Ordered that the order is reversed, on the law and as a matter of discretion in the interest of justice, with costs, and it is further,
Ordered that the matter is remitted for a hearing before a different Justice addressed solely to the issues raised in connection with the plaintiff wife's motion for a modification of the prior judgment of separation, for a modification of a prior wage deduction order, and for counsel fees.
In May 1986, the plaintiff Betty Post made a motion requesting, among other things, an order modifying the spousal support provisions of a judgment of separation which had been entered in 1980. The defendant husband improperly made a cross motion in which he requested certain relief in connection with an entirely separate action for divorce in which he was the plaintiff (see, Post v Post, 141 A.D.2d 517 [decided herewith]).
By order dated June 24, 1986, the Supreme Court, Queens County (Glass, J.), denied the plaintiff wife's motion with leave to renew and denied the defendant husband's cross motion as well.
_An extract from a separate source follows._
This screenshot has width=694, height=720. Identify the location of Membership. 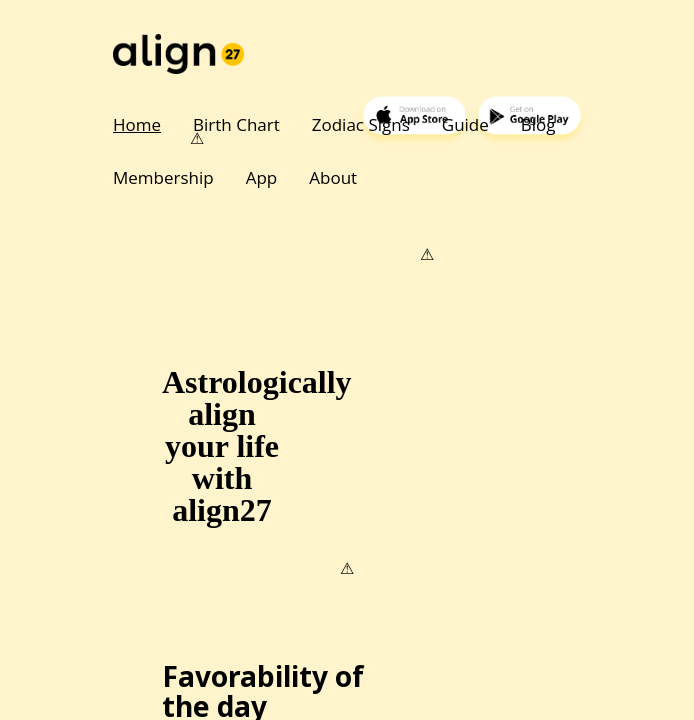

After a subsequent motion to renew by the plaintiff wife, the previous order was vacated and a hearing was directed in order to aid in the determination of that motion.
On November 10, 1986, the hearing as ordered was commenced before a Justice other than the one who had ordered it. After engaging in extensive colloquy, the hearing Justice stated that it was a "travesty of justice" to have ordered the hearing in connection with the plaintiff wife's application and, instead, directed from the Bench that the parties go to trial in connection with the divorce action brought by the husband (see, Post v Post, supra). The decision denying the wife's motion was subsequently reduced to an order from which the present appeal is taken. We now reverse.
The original order dated October 14, 1986, which directed a hearing, constituted the law of the case and was thus conclusive on all Justices of coordinate jurisdiction (see, Forbush v Forbush, 115 A.D.2d 335, 336-337, appeal dismissed 67 N.Y.2d 756; George W. Collins, Inc. v Olsker-McLain Indus., 22 A.D.2d 485, 488-489). The doctrine of law of the case "`is essential to an orderly and seemly administration of justice in a court composed of several judges * * * [Violation of the doctrine] is a breach of comity which, if sanctioned, could only lead to unseemly conflicts of decision and to protracting the litigation'" (George W. Collins, Inc. v Olsker-McLain Indus., supra, at 489, citing Matter of Hines, 88 F.2d 423, 425). The refusal of the hearing Justice to conduct the hearing which had been previously ordered, when considered in light of the characterization of that order by the hearing Justice, constitutes a pronounced violation of this doctrine.
When there is an appeal from an order which is found to have been made in violation of the doctrine of law of the case, the Appellate Division may properly reverse it for that reason alone, without regard to the merits (see, e.g., George W. Collins, Inc. v Olsker-McLain Indus., supra, at 488 [App. Div. agreed with substance of second order, but reversed it since it violated law of the case]). The Appellate Division may disagree with the substance of a subsequent order and yet affirm it on appeal on the grounds that it was made on constraint of the law of the case doctrine (see, e.g., Baron v Baron, 128 A.D.2d 821, 822; Tagarelli v Tagarelli, 50 A.D.2d 917, 918). This approach discourages the improper practice of one Justice arrogating to himself the power of appellate review over another Justice's prior unappealed order. In other cases, however, the Appellate Division, which itself is not bound by prior unappealed orders made in the Supreme Court will, in the interest of achieving substantial justice, affirm an order which is substantively correct, or reverse an order which is substantively incorrect, even though by doing so the effect of a prior unappealed order is possibly undermined (see, e.g., Zappolo v Putnam Hosp. Center, 117 A.D.2d 597; Di Fresco v Starin, 81 A.D.2d 629).
In the present case, the problem of arrogating to oneself the power of appellate review constitutes such a violation of the doctrine of the law of the case as to warrant reversal for this reason alone. We add, however, that in our view the order directing the hearing in this case was both proper as a matter of law and as an exercise of discretion. Without expressing any opinion as to the plaintiff wife's chances for ultimate success, it may well be that, after a hearing before a neutral Justice, the plaintiff wife will be found to be entitled to an upward modification of the spousal support provisions contained in the judgment of separation in accordance with the standards set forth in Domestic Relations Law § 236 (A) (1) (see, McMains v McMains, 15 N.Y.2d 283, on remand 23 A.D.2d 889; see also, De Paolo v De Paolo, 104 A.D.2d 631).
The matter is therefore remitted for a new hearing in accordance with the order of October 14, 1986. Bracken, J.P., Brown, Weinstein and Rubin, JJ., concur.